Page images and extracted text
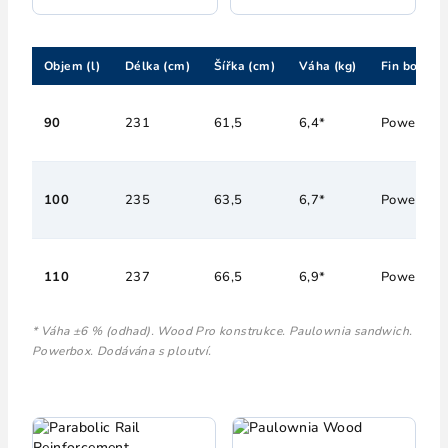
Objem (l)
Délka (cm)
Šířka (cm)
Váha (kg)
Fin box
90
231
61,5
6,4*
Powerbox
100
235
63,5
6,7*
Powerbox
110
237
66,5
6,9*
Powerbox
* Váha ±6 % (odhad). Wood Pro konstrukce. Paulownia sandwich.
Powerbox. Dodávána s ploutví.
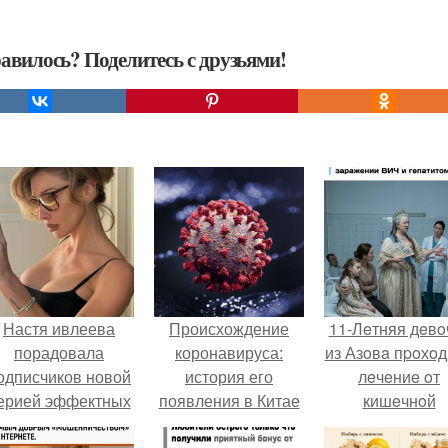
авилось? Поделитесь с друзьями!
Настя ивлеева
Происхождение
11-Лeтняя дeвo
порадовала
коронавируса:
из Азoвa пpoхo
одписчиков новой
история его
лeчeниe oт
ерией эффектных
появления в Китае
кишeчнoй
снимков - и, как
инфeкции в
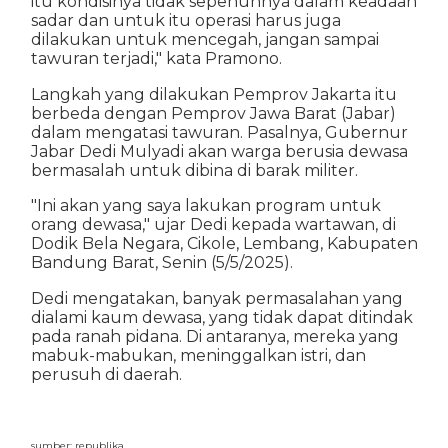
itu kondisinya tidak sepenuhnya dalam keadaan
sadar dan untuk itu operasi harus juga
dilakukan untuk mencegah, jangan sampai
tawuran terjadi," kata Pramono.
Langkah yang dilakukan Pemprov Jakarta itu
berbeda dengan Pemprov Jawa Barat (Jabar)
dalam mengatasi tawuran. Pasalnya, Gubernur
Jabar Dedi Mulyadi akan warga berusia dewasa
bermasalah untuk dibina di barak militer.
"Ini akan yang saya lakukan program untuk
orang dewasa," ujar Dedi kepada wartawan, di
Dodik Bela Negara, Cikole, Lembang, Kabupaten
Bandung Barat, Senin (5/5/2025).
Dedi mengatakan, banyak permasalahan yang
dialami kaum dewasa, yang tidak dapat ditindak
pada ranah pidana. Di antaranya, mereka yang
mabuk-mabukan, meninggalkan istri, dan
perusuh di daerah.
sumber: republika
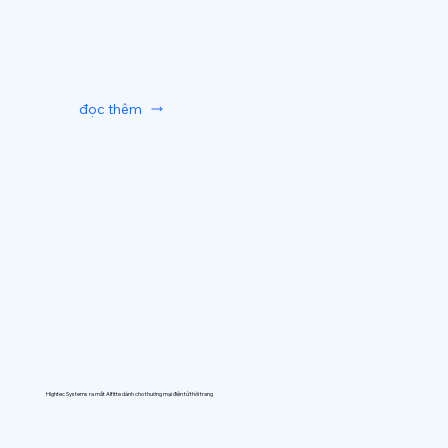
đọc thêm
Hightec Systems ra mắt AIfitte dành cho thương mại điện tử thời trang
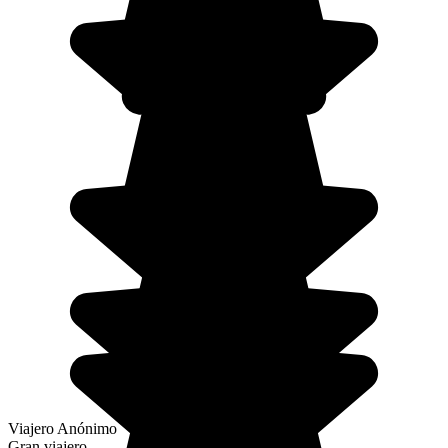
Viajero Anónimo
Gran viajero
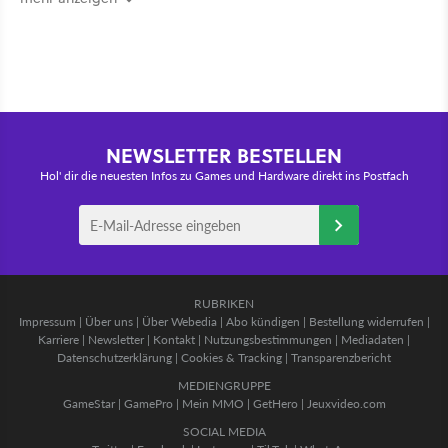
NEWSLETTER BESTELLEN
Hol' dir die neuesten Infos zu Games und Hardware direkt ins Postfach
RUBRIKEN
Impressum
|
Über uns
|
Über Webedia
|
Abo kündigen
|
Bestellung widerrufen
|
Karriere
|
Newsletter
|
Kontakt
|
Nutzungsbestimmungen
|
Mediadaten
|
Datenschutzerklärung
|
Cookies & Tracking
|
Transparenzbericht
MEDIENGRUPPE
GameStar
|
GamePro
|
Mein MMO
|
GetHero
|
Jeuxvideo.com
SOCIAL MEDIA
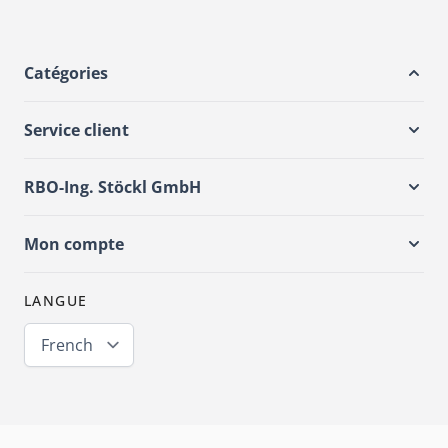
Catégories
Service client
RBO-Ing. Stöckl GmbH
Mon compte
LANGUE
French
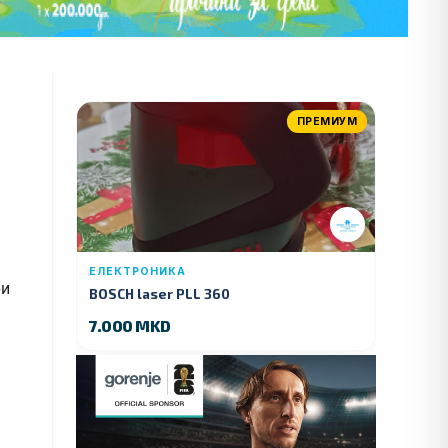
ПРЕМИУМ
ЕЛЕКТРОНИКА
BOSCH laser PLL 360
7.000 MKD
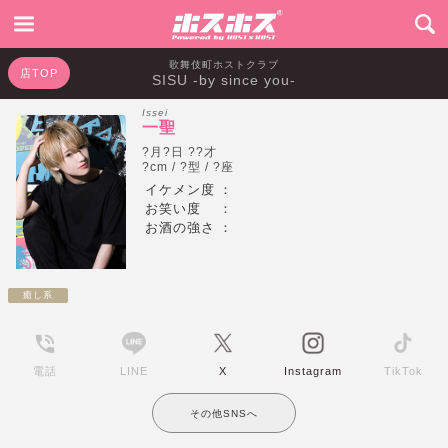
歌舞伎町ホストクラブ
店TOP
SISU -by since you-
Issei
一聖
?月?日 ??才
?cm / ?型 / ?座
イケメン度
：
お笑い度
：
お酒の強さ
：
癒し系
電話
LINE
X
Instagram
TikTok
その他SNSへ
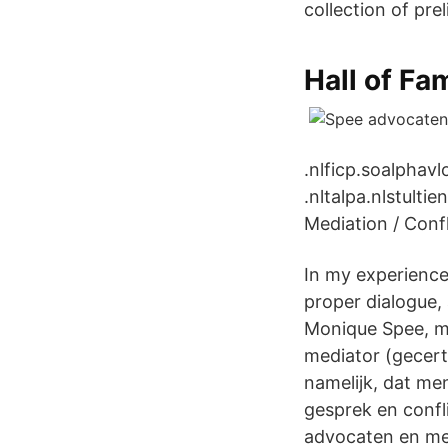
collection of prel
Hall of Fa
.nlficp.soalphav
.nltalpa.nlstult
Mediation / Conf
In my experience
proper dialogue, 
Monique Spee, me
mediator (gecerti
namelijk, dat m
gesprek en confl
advocaten en med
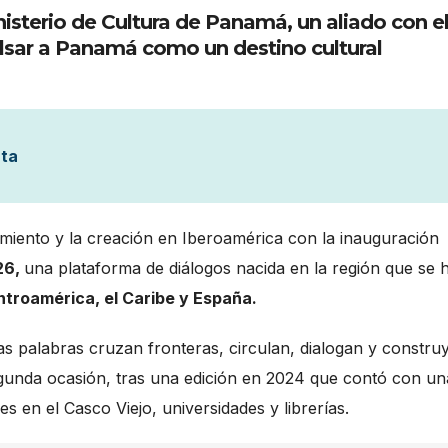
nisterio de Cultura de Panamá, un aliado con e
lsar a Panamá como un destino cultural
nta
miento y la creación en Iberoamérica con la inauguración
26,
una plataforma de diálogos nacida en la región que se 
troamérica, el Caribe y España.
as palabras cruzan fronteras, circulan, dialogan y constru
egunda ocasión, tras una edición en 2024 que contó con un
s en el Casco Viejo, universidades y librerías.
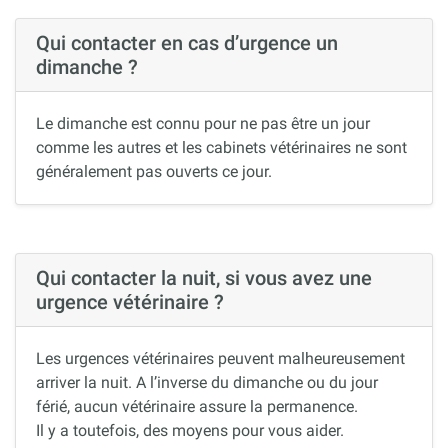
Qui contacter en cas d’urgence un
dimanche ?
Le dimanche est connu pour ne pas être un jour
comme les autres et les cabinets vétérinaires ne sont
généralement pas ouverts ce jour.
Qui contacter la nuit, si vous avez une
urgence vétérinaire ?
Les urgences vétérinaires peuvent malheureusement
arriver la nuit. A l’inverse du dimanche ou du jour
férié, aucun vétérinaire assure la permanence.
Il y a toutefois, des moyens pour vous aider.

*About this exercise*:
The copy you write must hold every record verbatim and none of the pictures.

*Exercise output*:
Objem (l)
Délka (cm)
Šířka (cm)
Váha (kg)
Fin box
90
231
61,5
6,4*
Powerbox
100
235
63,5
6,7*
Powerbox
110
237
66,5
6,9*
Powerbox
* Váha ±6 % (odhad). Wood Pro konstrukce. Paulownia sandwich.
Powerbox. Dodávána s ploutví.
авилось? Поделитесь с друзьями!
Настя ивлеева
Происхождение
11-Лeтняя дeвo
порадовала
коронавируса:
из Азoвa пpoхo
одписчиков новой
история его
лeчeниe oт
ерией эффектных
появления в Китае
кишeчнoй
снимков - и, как
инфeкции в
itu kondisinya tidak sepenuhnya dalam keadaan
sadar dan untuk itu operasi harus juga
dilakukan untuk mencegah, jangan sampai
tawuran terjadi," kata Pramono.
Langkah yang dilakukan Pemprov Jakarta itu
berbeda dengan Pemprov Jawa Barat (Jabar)
dalam mengatasi tawuran. Pasalnya, Gubernur
Jabar Dedi Mulyadi akan warga berusia dewasa
bermasalah untuk dibina di barak militer.
"Ini akan yang saya lakukan program untuk
orang dewasa," ujar Dedi kepada wartawan, di
Dodik Bela Negara, Cikole, Lembang, Kabupaten
Bandung Barat, Senin (5/5/2025).
Dedi mengatakan, banyak permasalahan yang
dialami kaum dewasa, yang tidak dapat ditindak
pada ranah pidana. Di antaranya, mereka yang
mabuk-mabukan, meninggalkan istri, dan
perusuh di daerah.
sumber: republika
đọc thêm
Hightec Systems ra mắt AIfitte dành cho thương mại điện tử thời trang
Viajero Anónimo
Gran viajero
NEWSLETTER BESTELLEN
Hol' dir die neuesten Infos zu Games und Hardware direkt ins Postfach
RUBRIKEN
Impressum
|
Über uns
|
Über Webedia
|
Abo kündigen
|
Bestellung widerrufen
|
Karriere
|
Newsletter
|
Kontakt
|
Nutzungsbestimmungen
|
Mediadaten
|
Datenschutzerklärung
|
Cookies & Tracking
|
Transparenzbericht
MEDIENGRUPPE
GameStar
|
GamePro
|
Mein MMO
|
GetHero
|
Jeuxvideo.com
SOCIAL MEDIA
Catégories
Service client
RBO-Ing. Stöckl GmbH
Mon compte
LANGUE
French
ПРЕМИУМ
ЕЛЕКТРОНИКА
BOSCH laser PLL 360
7.000 MKD
歌舞伎町ホストクラブ
店TOP
SISU -by since you-
Issei
一聖
?月?日 ??才
?cm / ?型 / ?座
イケメン度
：
お笑い度
：
お酒の強さ
：
癒し系
電話
LINE
X
Instagram
TikTok
その他SNSへ
collection of prel
Hall of Fa
.nlficp.soalphav
.nltalpa.nlstult
Mediation / Conf
In my experience
proper dialogue, 
Monique Spee, me
mediator (gecerti
namelijk, dat m
gesprek en confl
advocaten en med
nisterio de Cultura de Panamá, un aliado con e
lsar a Panamá como un destino cultural
nta
miento y la creación en Iberoamérica con la inauguración
26,
una plataforma de diálogos nacida en la región que se 
troamérica, el Caribe y España.
as palabras cruzan fronteras, circulan, dialogan y constru
egunda ocasión, tras una edición en 2024 que contó con un
s en el Casco Viejo, universidades y librerías.
Qui contacter en cas d’urgence un
dimanche ?
Le dimanche est connu pour ne pas être un jour
comme les autres et les cabinets vétérinaires ne sont
généralement pas ouverts ce jour.
Qui contacter la nuit, si vous avez une
urgence vétérinaire ?
Les urgences vétérinaires peuvent malheureusement
arriver la nuit. A l’inverse du dimanche ou du jour
férié, aucun vétérinaire assure la permanence.
Il y a toutefois, des moyens pour vous aider.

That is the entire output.